クルマはどう進化する? 新車から読み解く業界動向

MAZDA3 一番上のエンジンと一番下のエンジン池田直渡「週刊モータージャーナル」(3/4 ページ)

» 2019年12月09日 07時00分 公開
[池田直渡ITmedia]

人を「バカ」にするクルマ

 思うのだが、次のクルマに乗って「お前の達観は本物か?」といきなり刃を向けられた。いうまでもなく1.5のガソリンユニットだ。111馬力/6000回転、14.9kgfm/3500回転というスペックは、今の時代正直しょぼい。ところが軽い。ややこしいのだが、軽いというのは実はあまり物理的な話ではなかったりする。ユニット別の最軽量グレードを選んで車両重量を比べてみると、1340キロ(1.5G)、1360キロ(2.0G)、1410キロ(1.8D)、1400キロ(X)という具合で、実はそれほどの差があるわけではない。にも関わらず1.5のドライブ感が圧倒的に軽い。
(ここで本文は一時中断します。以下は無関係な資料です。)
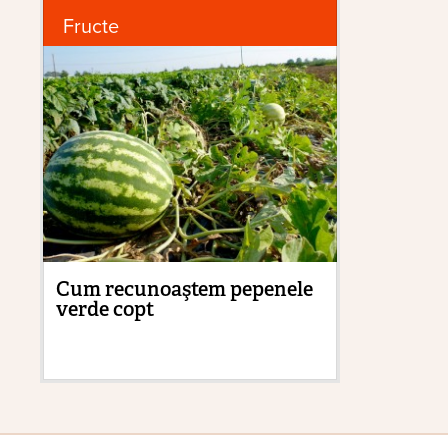
Fructe
P
Cum recunoaştem pepenele
Zb
verde copt
su
și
 Xが、太いグルーブ感のあるソウルミュージックだとすれば、1.5Gはカーペンターズのように軽やかで明るく楽しい。しかもすっきりしていて、何ともいえない開放感を備えている。しかつめらしく、あれこれチェックするのを忘れて、すっかりドライブを楽しんでしまった。口にこそ出さなかったが心中では「うひょーい」状態。このクルマは人を「バカ」にする。

2年前にドイツで試乗したMAZDA3のプロトタイプ。外観こそ先代のアクセラだが、中身はすでにMAZDA3だった。ただし、当然のことながら各部の完成度は向上している

 いやいやそんなことばかり言っていないで、インプレッションもしなくてはならない。まずエンジンだ。低速トルクはXと比べれば凡庸なのだが、不足は感じない。そこから回転を上げていく過程でのサウンドがいかにも「らしい」感じで気持ちを盛り上げてくれる。もちろん現代の水準でいえば速くはない。けれども運転を楽しむのに必要な加速力は十分に備えている。

 上り勾配ではトルクを補うためにATがギヤを落とすので、回転は結構盛大に上がるし、それをノイジーだと思う人にはノイジーだろうが、ドライバーにとっては気持ち良い。ちなみにXは、そもそもトルクが太く、あまり極端なシフトダウンを行わずに走れる上、エンジンがカプセル構造になっていて遮音のレベルが違うので、はるかに静かである。

 話を戻そう。速度を乗せたところから減速にかけては市販車随一のブレーキフィールを味わえる。スムーズな切り込み感と信頼感を併せ持つステアリングを穏やかに切り込むと、軽い鼻が精密にするりと動いて、軽快なフットワークでコーナーをこなしていく。